L’annonce fut presque entièrement formulée sous forme de banalité. L’accord sur les sous-marins concernait l’«amitié» entre les trois pays, ont affirmé les trois leaders. Biden a déclaré que l’accord «montrait comment les démocraties peuvent assurer […] la sécurité et la prospérité, non seulement pour nous, mais aussi pour le monde entier».

Ces commentaires donnaient l’impression que les pays s’unissaient pour construire des infrastructures civiles bénignes et même bénéfiques. Mais Biden, Sunak et Albanese ne discutaient pas d’un programme de construction d’écoles ou d’hôpitaux publics, ils parlaient de sous-marins d’attaque à propulsion nucléaire, qui comptent parmi les systèmes d’armes offensives les plus avancés et les plus puissants au monde.

Contrairement aux sous-marins à propulsion classique, ils peuvent parcourir de grandes distances sans être ravitaillés en carburant, ils sont plus rapides, plus silencieux et plus aptes à échapper aux forces ennemies.

Les sous-marins doivent traquer et menacer l’ensemble de la région Inde-pacifique.
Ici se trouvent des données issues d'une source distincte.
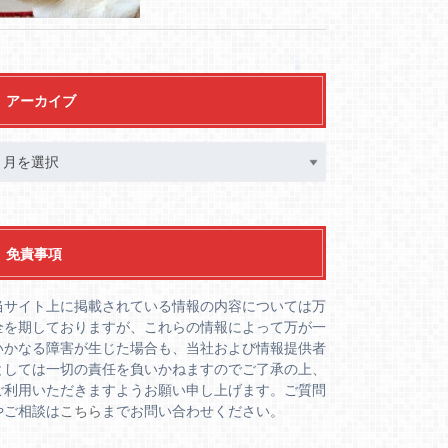
アーカイブ
免責事項
当サイト上に掲載されている情報の内容については万
全を期しておりますが、これらの情報によって万が一
いかなる障害が生じた場合も、当社および情報提供者
としては一切の責任を負いかねますのでご了承の上、
ご利用いただきますようお願い申し上げます。ご質問
やご相談は
こちら
までお問い合わせください。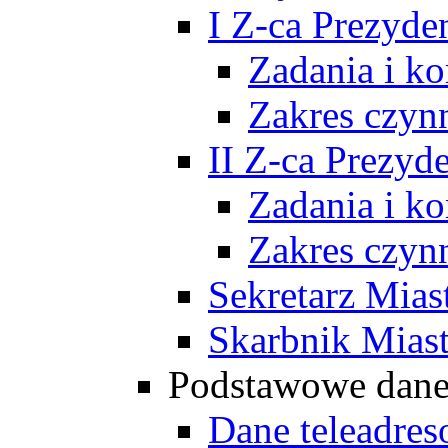
I Z-ca Prezyde
Zadania i k
Zakres czyn
II Z-ca Prezyd
Zadania i k
Zakres czyn
Sekretarz Mias
Skarbnik Mias
Podstawowe dan
Dane teleadre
Dans les jours qui ont précédé l’annonce, les détails en ont été divulgués. La presse australienne s’est réjouie à l’avance que le pays ne soit plus une «puissance moyenne». Comme l’a écrit la semaine dernière un commentateur militariste du Sydney Morning Herald, seuls les pays qui cherchaient à «projeter leur puissance» bien «au-delà de leurs côtes» faisaient une telle acquisition.

Le même commentateur note: «Les sous-marins à propulsion nucléaire permettront à la marine australienne d’atteindre la mer de Chine méridionale et la mer de Chine orientale. Et pourquoi voudrions-nous le faire ? Albanese ne le dira pas explicitement, mais la raison fondamentale est le rôle important qu’ils pourraient jouer dans une guerre potentielle avec le plus grand partenaire commercial de l’Australie – la Chine».

Albanese ne l’a peut-être pas dit, mais Sunak l’a effectivement indiqué. Quelques heures avant sa rencontre avec le Premier ministre australien, Sunak a déclaré que la Chine avait «des valeurs fondamentalement différentes des nôtres» et qu’elle était «de plus en plus autoritaire à l’intérieur du pays et de plus en plus confiante à l’extérieur».

Sunak a ajouté que la Chine était «intéressée par une refonte de l’ordre mondial, et [c’était] là le cœur du problème». En réponse, la Grande-Bretagne et ses alliés étaient «prêts à défendre leur position» alors que «la concurrence entre les États s’intensifie». Le conflit qui s’ensuivrait, couvrant «nos défenses nationales, de la sécurité économique aux chaînes d’approvisionnement en technologie en passant par l’expertise en matière de renseignement», serait «déterminant pour l’époque».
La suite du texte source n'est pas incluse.